----- PROVIDED MATERIAL -----

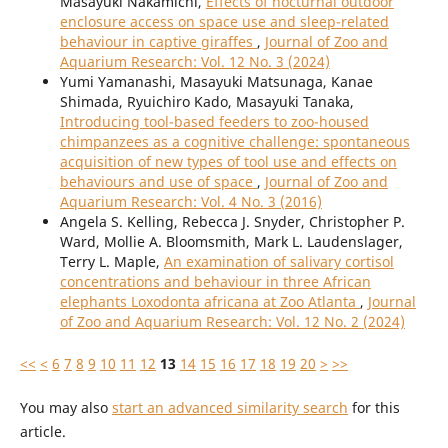
Masayuki Nakamichi,
Effects of nocturnal outdoor
enclosure access on space use and sleep-related
behaviour in captive giraffes
,
Journal of Zoo and
Aquarium Research: Vol. 12 No. 3 (2024)
Yumi Yamanashi, Masayuki Matsunaga, Kanae
Shimada, Ryuichiro Kado, Masayuki Tanaka,
Introducing tool-based feeders to zoo-housed
chimpanzees as a cognitive challenge: spontaneous
acquisition of new types of tool use and effects on
behaviours and use of space
,
Journal of Zoo and
Aquarium Research: Vol. 4 No. 3 (2016)
Angela S. Kelling, Rebecca J. Snyder, Christopher P.
Ward, Mollie A. Bloomsmith, Mark L. Laudenslager,
Terry L. Maple,
An examination of salivary cortisol
concentrations and behaviour in three African
elephants Loxodonta africana at Zoo Atlanta
,
Journal
of Zoo and Aquarium Research: Vol. 12 No. 2 (2024)
<<
<
6
7
8
9
10
11
12
13
14
15
16
17
18
19
20
>
>>
You may also
start an advanced similarity search
for this
article.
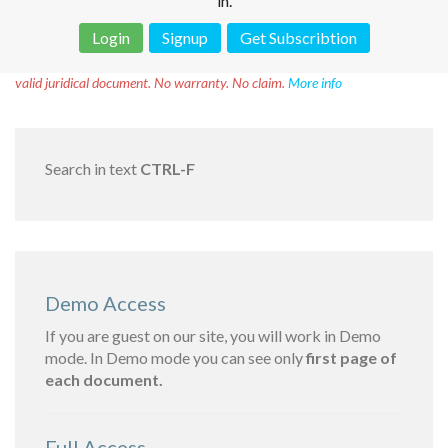
in.
Login
Signup
Get Subscribtion
Disclaimer!
This text was translated by AI translator and is not a
valid juridical document. No warranty. No claim.
More info
Search in text
CTRL-F
Demo Access
If you are guest on our site, you will work in Demo
mode. In Demo mode you can see only
first page of
each document.
Full Access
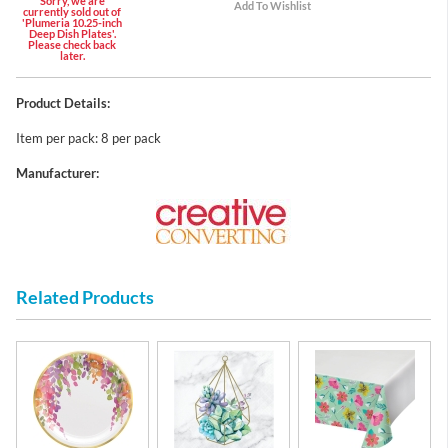
Sorry, we are
currently sold out of
'Plumeria 10.25-inch
Deep Dish Plates'.
Please check back
later.
Product Details:
Item per pack: 8 per pack
Manufacturer:
Related Products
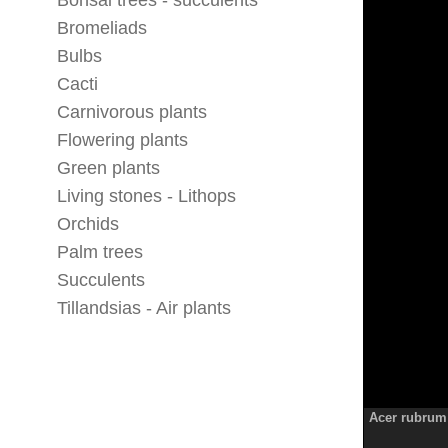
Bonsai trees - succulents
Bromeliads
Bulbs
Cacti
Carnivorous plants
Flowering plants
Green plants
Living stones - Lithops
Orchids
Palm trees
Succulents
Tillandsias - Air plants
Acer rubrum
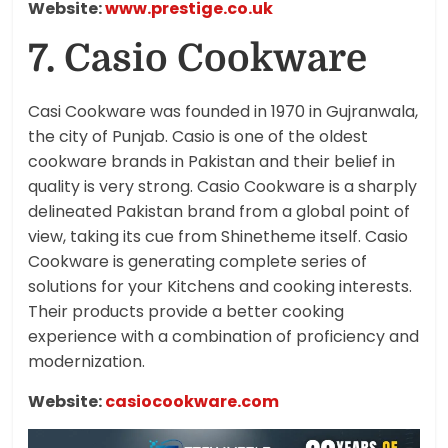
Website:
www.prestige.co.uk
7. Casio Cookware
Casi Cookware was founded in 1970 in Gujranwala,
the city of Punjab. Casio is one of the oldest
cookware brands in Pakistan and their belief in
quality is very strong. Casio Cookware is a sharply
delineated Pakistan brand from a global point of
view, taking its cue from Shinetheme itself. Casio
Cookware is generating complete series of
solutions for your Kitchens and cooking interests.
Their products provide a better cooking
experience with a combination of proficiency and
modernization.
Website:
casiocookware.com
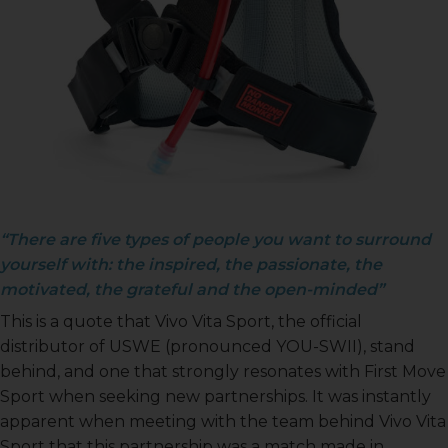
USWE
“There are five types of people you want to surround
yourself with: the inspired, the passionate, the
motivated, the grateful and the open-minded”
This is a quote that Vivo Vita Sport, the official
distributor of USWE (pronounced YOU-SWII), stand
behind, and one that strongly resonates with First Move
Sport when seeking new partnerships. It was instantly
apparent when meeting with the team behind Vivo Vita
Sport that this partnership was a match made in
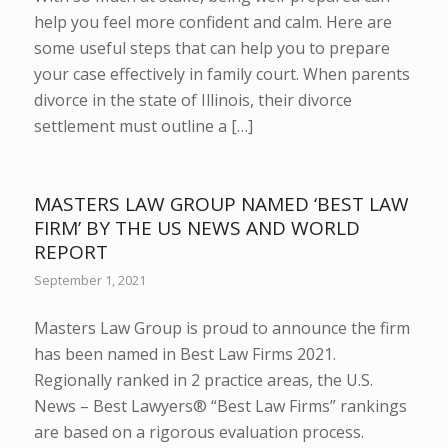
help you feel more confident and calm. Here are
some useful steps that can help you to prepare
your case effectively in family court. When parents
divorce in the state of Illinois, their divorce
settlement must outline a […]
MASTERS LAW GROUP NAMED ‘BEST LAW
FIRM’ BY THE US NEWS AND WORLD
REPORT
September 1, 2021
Masters Law Group is proud to announce the firm
has been named in Best Law Firms 2021.
Regionally ranked in 2 practice areas, the U.S.
News – Best Lawyers® “Best Law Firms” rankings
are based on a rigorous evaluation process.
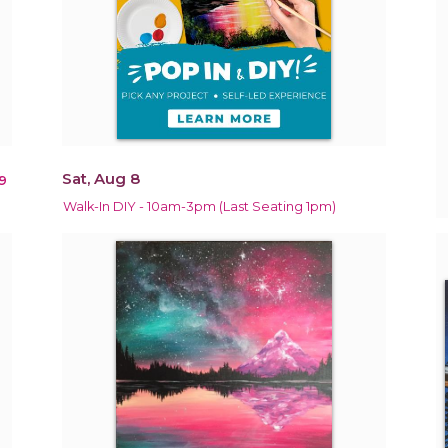
Sat, Aug 8
9
Walk-In DIY - 10am-3pm (Last Seating 1pm)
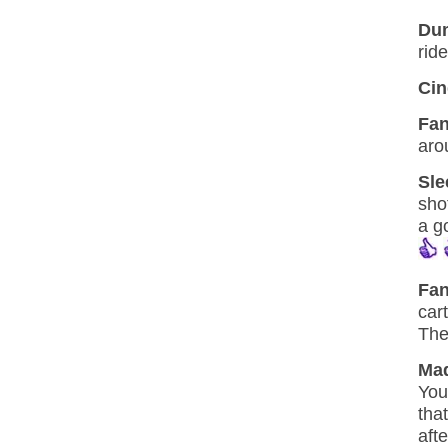
Dum
rid
Cin
Fan
aro
Sle
sho
a g
Fa
car
The
Mad
You
tha
afte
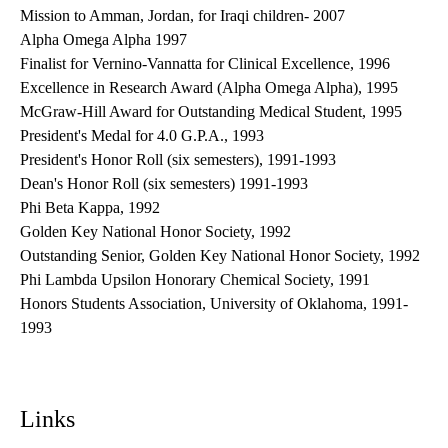
Mission to Amman, Jordan, for Iraqi children- 2007
Alpha Omega Alpha 1997
Finalist for Vernino-Vannatta for Clinical Excellence, 1996
Excellence in Research Award (Alpha Omega Alpha), 1995
McGraw-Hill Award for Outstanding Medical Student, 1995
President's Medal for 4.0 G.P.A., 1993
President's Honor Roll (six semesters), 1991-1993
Dean's Honor Roll (six semesters) 1991-1993
Phi Beta Kappa, 1992
Golden Key National Honor Society, 1992
Outstanding Senior, Golden Key National Honor Society, 1992
Phi Lambda Upsilon Honorary Chemical Society, 1991
Honors Students Association, University of Oklahoma, 1991-
1993
Links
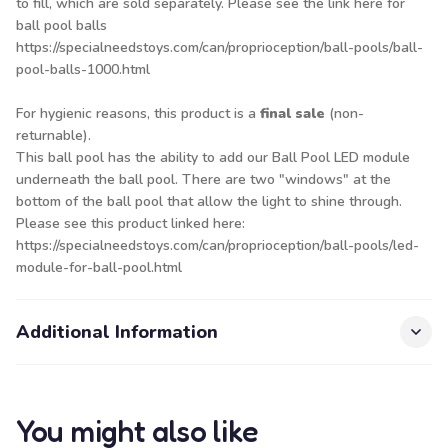
to fill, which are sold separately. Please see the link here for
ball pool balls
https://specialneedstoys.com/can/proprioception/ball-pools/ball-
pool-balls-1000.html
For hygienic reasons, this product is a
final sale
(non-
returnable).
This ball pool has the ability to add our Ball Pool LED module
underneath the ball pool. There are two "windows" at the
bottom of the ball pool that allow the light to shine through.
Please see this product linked here:
https://specialneedstoys.com/can/proprioception/ball-pools/led-
module-for-ball-pool.html
Additional Information
You might also like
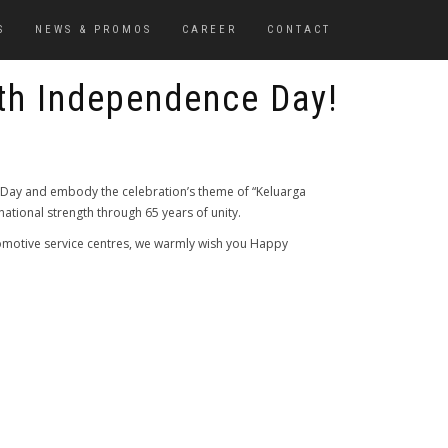
S
NEWS & PROMOS
CAREER
CONTACT
th Independence Day!
ay and embody the celebration’s theme of “Keluarga
tional strength through 65 years of unity.
omotive service centres, we warmly wish you Happy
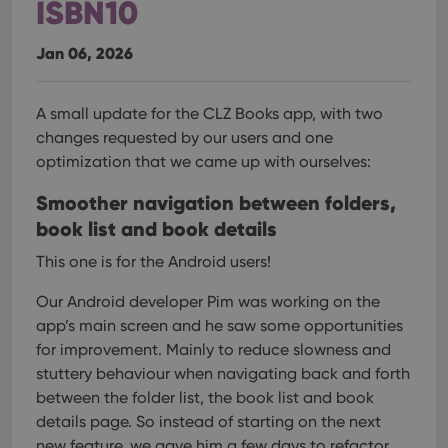
ISBN10
Jan 06, 2026
A small update for the CLZ Books app, with two
changes requested by our users and one
optimization that we came up with ourselves:
Smoother navigation between folders,
book list and book details
This one is for the Android users!
Our Android developer Pim was working on the
app’s main screen and he saw some opportunities
for improvement. Mainly to reduce slowness and
stuttery behaviour when navigating back and forth
between the folder list, the book list and book
details page.
So instead of starting on the next
new feature, we gave him a few days to refactor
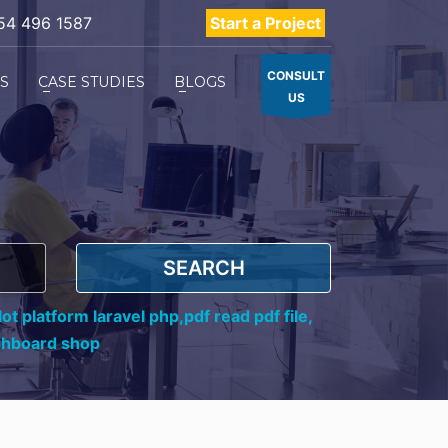
54 496 1587
Start a Project
CONSULT
ES
CASE STUDIES
BLOGS
US
SEARCH
ot platform laravel php,
pdf read pdf file,
shboard shop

-----

» **INSTRUCTIONS TO FOLLOW**: Leave out the pictures, then copy all the remaining text in the records exactly.

» **EXERCISE ANSWER**:
Masayuki Nakamichi,
Effects of nocturnal outdoor
enclosure access on space use and sleep-related
behaviour in captive giraffes
,
Journal of Zoo and
Aquarium Research: Vol. 12 No. 3 (2024)
Yumi Yamanashi, Masayuki Matsunaga, Kanae
Shimada, Ryuichiro Kado, Masayuki Tanaka,
Introducing tool-based feeders to zoo-housed
chimpanzees as a cognitive challenge: spontaneous
acquisition of new types of tool use and effects on
behaviours and use of space
,
Journal of Zoo and
Aquarium Research: Vol. 4 No. 3 (2016)
Angela S. Kelling, Rebecca J. Snyder, Christopher P.
Ward, Mollie A. Bloomsmith, Mark L. Laudenslager,
Terry L. Maple,
An examination of salivary cortisol
concentrations and behaviour in three African
elephants Loxodonta africana at Zoo Atlanta
,
Journal
of Zoo and Aquarium Research: Vol. 12 No. 2 (2024)
<<
<
6
7
8
9
10
11
12
13
14
15
16
17
18
19
20
>
>>
You may also
start an advanced similarity search
for this
article.
in.
Login
Signup
Get Subscribtion
Disclaimer!
This text was translated by AI translator and is not a
valid juridical document. No warranty. No claim.
More info
Search in text
CTRL-F
Demo Access
If you are guest on our site, you will work in Demo
mode. In Demo mode you can see only
first page of
each document.
Full Access
Sorry, we are
currently sold out of
'Plumeria 10.25-inch
Deep Dish Plates'.
Please check back
later.
Product Details:
Item per pack: 8 per pack
Manufacturer:
Related Products
Bonsai trees - succulents
Bromeliads
Bulbs
Cacti
Carnivorous plants
Flowering plants
Green plants
Living stones - Lithops
Orchids
Palm trees
Succulents
Tillandsias - Air plants
Acer rubrum
Website:
www.prestige.co.uk
7. Casio Cookware
Casi Cookware was founded in 1970 in Gujranwala,
the city of Punjab. Casio is one of the oldest
cookware brands in Pakistan and their belief in
quality is very strong. Casio Cookware is a sharply
delineated Pakistan brand from a global point of
view, taking its cue from Shinetheme itself. Casio
Cookware is generating complete series of
solutions for your Kitchens and cooking interests.
Their products provide a better cooking
experience with a combination of proficiency and
modernization.
Website:
casiocookware.com
USWE
“There are five types of people you want to surround
yourself with: the inspired, the passionate, the
motivated, the grateful and the open-minded”
This is a quote that Vivo Vita Sport, the official
distributor of USWE (pronounced YOU-SWII), stand
behind, and one that strongly resonates with First Move
Sport when seeking new partnerships. It was instantly
apparent when meeting with the team behind Vivo Vita
Sport that this partnership was a match made in
help you feel more confident and calm. Here are
some useful steps that can help you to prepare
your case effectively in family court. When parents
divorce in the state of Illinois, their divorce
settlement must outline a […]
MASTERS LAW GROUP NAMED ‘BEST LAW
FIRM’ BY THE US NEWS AND WORLD
REPORT
September 1, 2021
Masters Law Group is proud to announce the firm
has been named in Best Law Firms 2021.
Regionally ranked in 2 practice areas, the U.S.
News – Best Lawyers® “Best Law Firms” rankings
are based on a rigorous evaluation process.
Sat, Aug 8
9
Walk-In DIY - 10am-3pm (Last Seating 1pm)
Dum
rid
Cin
Fan
aro
Sle
sho
a g
Fa
car
The
Mad
You
tha
afte
Mission to Amman, Jordan, for Iraqi children- 2007
Alpha Omega Alpha 1997
Finalist for Vernino-Vannatta for Clinical Excellence, 1996
Excellence in Research Award (Alpha Omega Alpha), 1995
McGraw-Hill Award for Outstanding Medical Student, 1995
President's Medal for 4.0 G.P.A., 1993
President's Honor Roll (six semesters), 1991-1993
Dean's Honor Roll (six semesters) 1991-1993
Phi Beta Kappa, 1992
Golden Key National Honor Society, 1992
Outstanding Senior, Golden Key National Honor Society, 1992
Phi Lambda Upsilon Honorary Chemical Society, 1991
Honors Students Association, University of Oklahoma, 1991-
1993
Links
to fill, which are sold separately. Please see the link here for
ball pool balls
https://specialneedstoys.com/can/proprioception/ball-pools/ball-
pool-balls-1000.html
For hygienic reasons, this product is a
final sale
(non-
returnable).
This ball pool has the ability to add our Ball Pool LED module
underneath the ball pool. There are two "windows" at the
bottom of the ball pool that allow the light to shine through.
Please see this product linked here:
https://specialneedstoys.com/can/proprioception/ball-pools/led-
module-for-ball-pool.html
Additional Information
You might also like
S
NEWS & PROMOS
CAREER
CONTACT
th Independence Day!
ay and embody the celebration’s theme of “Keluarga
tional strength through 65 years of unity.
omotive service centres, we warmly wish you Happy
ISBN10
Jan 06, 2026
A small update for the CLZ Books app, with two
changes requested by our users and one
optimization that we came up with ourselves:
Smoother navigation between folders,
book list and book details
This one is for the Android users!
Our Android developer Pim was working on the
app’s main screen and he saw some opportunities
for improvement. Mainly to reduce slowness and
stuttery behaviour when navigating back and forth
between the folder list, the book list and book
details page.
So instead of starting on the next
new feature, we gave him a few days to refactor
54 496 1587
Start a Project
CONSULT
ES
CASE STUDIES
BLOGS
US
SEARCH
ot platform laravel php,
pdf read pdf file,
shboard shop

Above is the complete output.